鹿児島から京都の美大に進学したものの、なかなかなじめずにいたやまもとさんと、変な仲間=マブダチたち。貧乏でバカばかりしていたあの日々は、いくつになってもずっと、特別な時間なのだった。
「あの頃の自分に教えてあげたい 困った時にかけつけてくれる友がいること それがどれだけ幸せなことか」
今から20年ほど前、鹿児島から京都の美大に進学したやまもとさん。しばらくは誰ともしゃべることなく、寂しく暮らしていた。というのも、慣れない関西弁が怖かったのである(今は関西弁大好き)。その上、方言を隠すためにだんまりを決めこんでいたので、ますます友達ができなかった。
中には優しく声をかけてくれた子もいて、遊びに誘われたこともあったが、それは宗教の勧誘だった。
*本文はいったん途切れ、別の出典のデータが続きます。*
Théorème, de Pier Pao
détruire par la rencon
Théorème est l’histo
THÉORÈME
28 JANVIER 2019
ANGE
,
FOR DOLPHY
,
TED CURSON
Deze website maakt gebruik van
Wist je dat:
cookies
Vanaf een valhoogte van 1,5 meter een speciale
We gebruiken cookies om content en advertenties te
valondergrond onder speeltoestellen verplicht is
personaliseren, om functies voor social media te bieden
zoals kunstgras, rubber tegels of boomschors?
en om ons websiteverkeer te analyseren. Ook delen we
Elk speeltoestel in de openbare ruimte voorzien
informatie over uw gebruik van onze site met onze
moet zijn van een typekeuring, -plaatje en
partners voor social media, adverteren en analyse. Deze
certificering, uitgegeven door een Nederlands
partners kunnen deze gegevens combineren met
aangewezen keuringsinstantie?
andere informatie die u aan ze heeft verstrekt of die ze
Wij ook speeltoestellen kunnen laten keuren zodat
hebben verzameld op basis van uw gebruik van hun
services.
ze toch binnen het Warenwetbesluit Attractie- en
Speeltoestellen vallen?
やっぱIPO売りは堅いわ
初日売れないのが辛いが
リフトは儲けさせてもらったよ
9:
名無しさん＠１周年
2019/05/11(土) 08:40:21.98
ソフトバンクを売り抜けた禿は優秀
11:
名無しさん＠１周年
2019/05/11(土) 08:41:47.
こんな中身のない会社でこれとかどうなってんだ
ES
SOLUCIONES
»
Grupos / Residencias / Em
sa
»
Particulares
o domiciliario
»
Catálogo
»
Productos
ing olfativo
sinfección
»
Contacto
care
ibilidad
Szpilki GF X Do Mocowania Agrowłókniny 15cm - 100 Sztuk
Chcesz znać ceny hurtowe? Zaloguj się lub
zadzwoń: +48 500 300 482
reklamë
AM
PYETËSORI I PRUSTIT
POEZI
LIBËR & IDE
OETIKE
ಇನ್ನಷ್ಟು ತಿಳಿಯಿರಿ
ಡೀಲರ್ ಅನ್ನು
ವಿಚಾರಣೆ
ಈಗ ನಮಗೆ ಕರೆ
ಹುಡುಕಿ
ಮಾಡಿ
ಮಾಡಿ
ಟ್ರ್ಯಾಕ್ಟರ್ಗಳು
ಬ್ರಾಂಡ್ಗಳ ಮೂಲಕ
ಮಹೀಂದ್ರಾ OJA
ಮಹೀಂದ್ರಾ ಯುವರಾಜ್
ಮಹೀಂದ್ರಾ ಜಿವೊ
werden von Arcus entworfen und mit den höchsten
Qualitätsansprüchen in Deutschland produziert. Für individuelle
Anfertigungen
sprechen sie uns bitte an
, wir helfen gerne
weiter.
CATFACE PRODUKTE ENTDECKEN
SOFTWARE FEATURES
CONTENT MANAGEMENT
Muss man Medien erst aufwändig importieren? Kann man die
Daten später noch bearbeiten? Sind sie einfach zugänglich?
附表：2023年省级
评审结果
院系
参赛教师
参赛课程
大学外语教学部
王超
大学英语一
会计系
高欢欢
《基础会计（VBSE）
「友達の作り方がわからんがよ」と、鹿児島の友達に電話で助けを求めたことも。それからしばらく、友達ができない日々は続いた。
そんなやまもとさんの転機となったのは、大学2年生の秋に行われた学園祭。大学全体が盛り上がる中、教室でポツンと一人で絵を描いていたやまもとさん。無性に寂しくなって教室を出た。
「自分も青春がしたい!!」一心で、たこ焼き屋を出店していた卓球部に近づいていく......。ドキドキしていたが、そこにいたのはとてもウェルカムな人たちだった。
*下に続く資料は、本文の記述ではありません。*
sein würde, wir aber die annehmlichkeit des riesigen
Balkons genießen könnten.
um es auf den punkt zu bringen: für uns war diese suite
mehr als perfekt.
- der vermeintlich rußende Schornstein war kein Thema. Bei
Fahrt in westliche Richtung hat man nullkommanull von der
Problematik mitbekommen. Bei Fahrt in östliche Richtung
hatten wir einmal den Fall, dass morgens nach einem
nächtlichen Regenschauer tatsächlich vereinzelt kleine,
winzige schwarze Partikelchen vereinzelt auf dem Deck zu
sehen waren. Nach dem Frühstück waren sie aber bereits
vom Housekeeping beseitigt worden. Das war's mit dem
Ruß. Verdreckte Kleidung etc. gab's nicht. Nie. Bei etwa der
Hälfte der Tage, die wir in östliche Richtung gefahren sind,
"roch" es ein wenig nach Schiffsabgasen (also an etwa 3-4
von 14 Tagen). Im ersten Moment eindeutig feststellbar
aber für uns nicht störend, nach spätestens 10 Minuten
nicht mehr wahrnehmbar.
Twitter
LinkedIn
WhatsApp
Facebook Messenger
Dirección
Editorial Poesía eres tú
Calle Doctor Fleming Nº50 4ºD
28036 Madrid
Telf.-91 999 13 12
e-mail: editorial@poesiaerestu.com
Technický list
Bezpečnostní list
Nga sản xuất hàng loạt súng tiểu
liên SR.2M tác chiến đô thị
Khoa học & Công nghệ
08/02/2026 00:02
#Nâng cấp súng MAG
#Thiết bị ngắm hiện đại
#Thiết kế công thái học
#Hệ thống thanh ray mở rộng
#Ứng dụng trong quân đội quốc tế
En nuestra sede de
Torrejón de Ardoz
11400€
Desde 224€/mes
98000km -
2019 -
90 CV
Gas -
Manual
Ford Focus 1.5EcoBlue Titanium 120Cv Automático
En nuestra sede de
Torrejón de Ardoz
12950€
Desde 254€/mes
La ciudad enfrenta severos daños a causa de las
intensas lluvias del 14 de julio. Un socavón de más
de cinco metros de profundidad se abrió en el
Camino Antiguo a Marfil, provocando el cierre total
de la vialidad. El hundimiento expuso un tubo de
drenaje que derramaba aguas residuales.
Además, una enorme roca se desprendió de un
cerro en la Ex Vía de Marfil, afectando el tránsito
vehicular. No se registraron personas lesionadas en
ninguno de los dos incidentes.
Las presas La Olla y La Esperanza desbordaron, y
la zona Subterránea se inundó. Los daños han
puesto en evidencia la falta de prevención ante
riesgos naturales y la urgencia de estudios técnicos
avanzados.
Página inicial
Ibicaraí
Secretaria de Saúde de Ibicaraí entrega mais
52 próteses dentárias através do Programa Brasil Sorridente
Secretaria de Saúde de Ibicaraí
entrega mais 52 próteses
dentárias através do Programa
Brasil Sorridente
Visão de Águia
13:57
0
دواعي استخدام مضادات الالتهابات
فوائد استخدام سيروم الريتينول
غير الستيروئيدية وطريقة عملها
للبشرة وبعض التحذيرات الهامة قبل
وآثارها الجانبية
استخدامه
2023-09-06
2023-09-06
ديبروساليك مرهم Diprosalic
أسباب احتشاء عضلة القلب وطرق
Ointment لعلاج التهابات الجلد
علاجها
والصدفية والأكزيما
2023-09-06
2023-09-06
「ヒマなんか? ヒマなんやったら 客の呼びこみやってみっか?」
「仲間に入れてもらえた これがきっかけで卓球部と仲良くなった」
ここからやまもとさんは、卓球部の面々との距離を縮めていく。
いつも谷間が見えている「Yちゃん」、見た目は日本人形で中身はオッサンな「コッペちゃん」、気は優しくて力持ちの「親分」、人の話を聞いていない「Mちゃん」、小柄で童顔な「モンピちゃん」、ピンク色の髪で体中ピアスだらけの「Aやん」、クールビューティーな「Sやん」、年中薄着の「たーやん」、ツンデレのツンが多すぎる「P氏」、卓球部のラスボス「ゆりやん」......。
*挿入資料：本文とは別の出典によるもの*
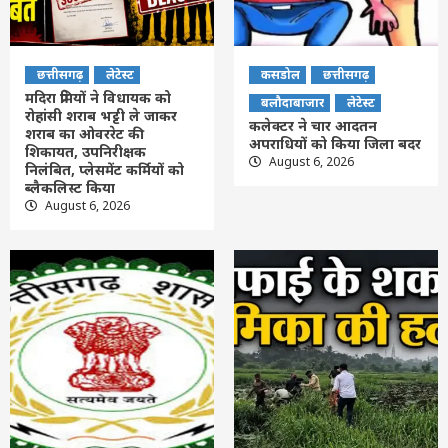
छत्तीसगढ़
लेटेस्ट
कसडोल
छत्तीसगढ़
मदिरा प्रेमियों ने विधायक को
बलौदाबाजार
लेटेस्ट
रोहांसी शराब भट्टी ले जाकर
कलेक्टर ने चार आदतन
शराब का ओवररेट की
अपराधियों को किया जिला बदर
शिकायत, उपनिरीक्षक
August 6, 2026
निलंबित, प्लेसमेंट कर्मियों को
ब्लैकलिस्ट किया
August 6, 2026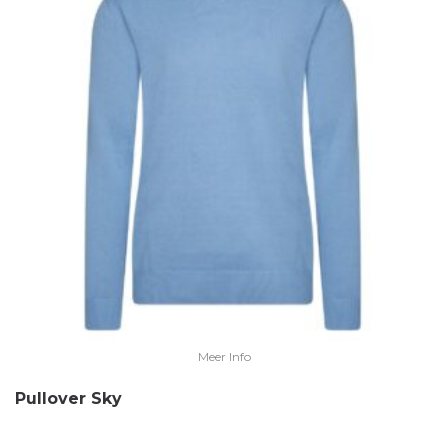
Meer Info
Pullover Sky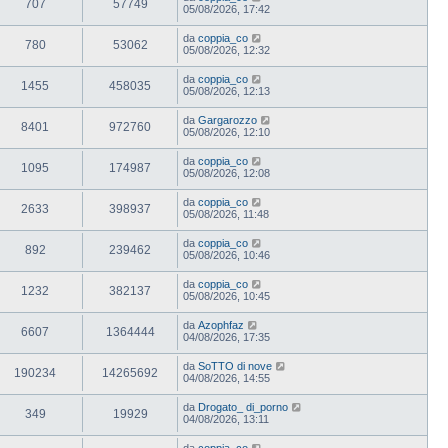
707
57749
05/08/2026, 17:42
da
coppia_co
780
53062
05/08/2026, 12:32
da
coppia_co
1455
458035
05/08/2026, 12:13
da
Gargarozzo
8401
972760
05/08/2026, 12:10
da
coppia_co
1095
174987
05/08/2026, 12:08
da
coppia_co
2633
398937
05/08/2026, 11:48
da
coppia_co
892
239462
05/08/2026, 10:46
da
coppia_co
1232
382137
05/08/2026, 10:45
da
Azophfaz
6607
1364444
04/08/2026, 17:35
da
SoTTO di nove
190234
14265692
04/08/2026, 14:55
da
Drogato_ di_porno
349
19929
04/08/2026, 13:11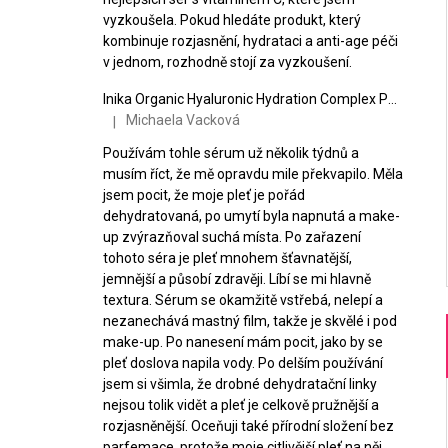
vyzkoušela. Pokud hledáte produkt, který
kombinuje rozjasnění, hydrataci a anti-age péči
v jednom, rozhodně stojí za vyzkoušení.
Inika Organic Hyaluronic Hydration Complex Posilující hydratační sérum 30 ml
Michaela Vacková
|
Hodnocení produktu je 5 z 5 hvězdiček.
Používám tohle sérum už několik týdnů a
musím říct, že mě opravdu mile překvapilo. Měla
jsem pocit, že moje pleť je pořád
dehydratovaná, po umytí byla napnutá a make-
up zvýrazňoval suchá místa. Po zařazení
tohoto séra je pleť mnohem šťavnatější,
jemnější a působí zdravěji. Líbí se mi hlavně
textura. Sérum se okamžitě vstřebá, nelepí a
nezanechává mastný film, takže je skvělé i pod
make-up. Po nanesení mám pocit, jako by se
pleť doslova napila vody. Po delším používání
jsem si všimla, že drobné dehydratační linky
nejsou tolik vidět a pleť je celkově pružnější a
rozjasněnější. Oceňuji také přírodní složení bez
parfemace, protože moje citlivější pleť na něj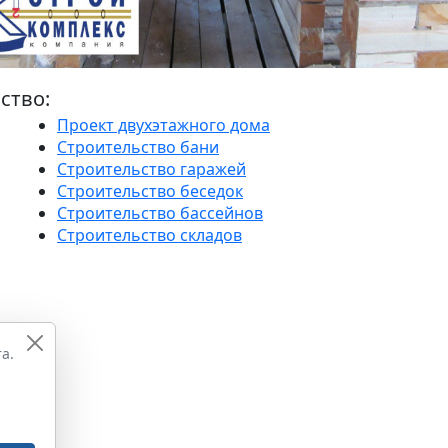
ство:
Проект двухэтажного дома
Строительство бани
Строительство гаражей
Строительство беседок
Строительство бассейнов
Строительство складов
а.
и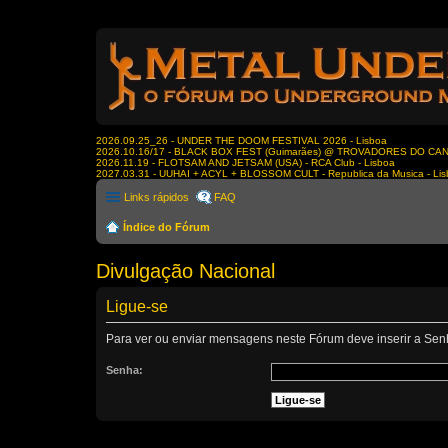
2026.09.25_26 - UNDER THE DOOM FESTIVAL 2026 - Lisboa
2026.10.16/17 - BLACK BOX FEST (Guimarães) @ TROVADORES DO CA
2026.11.19 - FLOTSAM AND JETSAM (USA) - RCA Club - Lisboa
2027.03.31 - UUHAI + ACYL + BLOSSOM CULT - Republica da Musica - Li
Links rápidos
FAQ
Índice do Fórum
Divulgação Nacional
Ligue-se
Para ver ou enviar mensagens neste Fórum deve inserir a Sen
Senha:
個性豊かな「マブダチ」たちと、いつもバカばかりして笑い転げていた日々。その関係性は卒業しても変わることなく、今に至る。うらやましいくらいに全力で青春をしているやまもとさんたちを見ているうちに、自分のあの頃もよみがえってくる、そんな作品だ。
本書は、2022年11月から2023年6月にSNSで発表した作品を修正し、描き下ろしを加えたもの。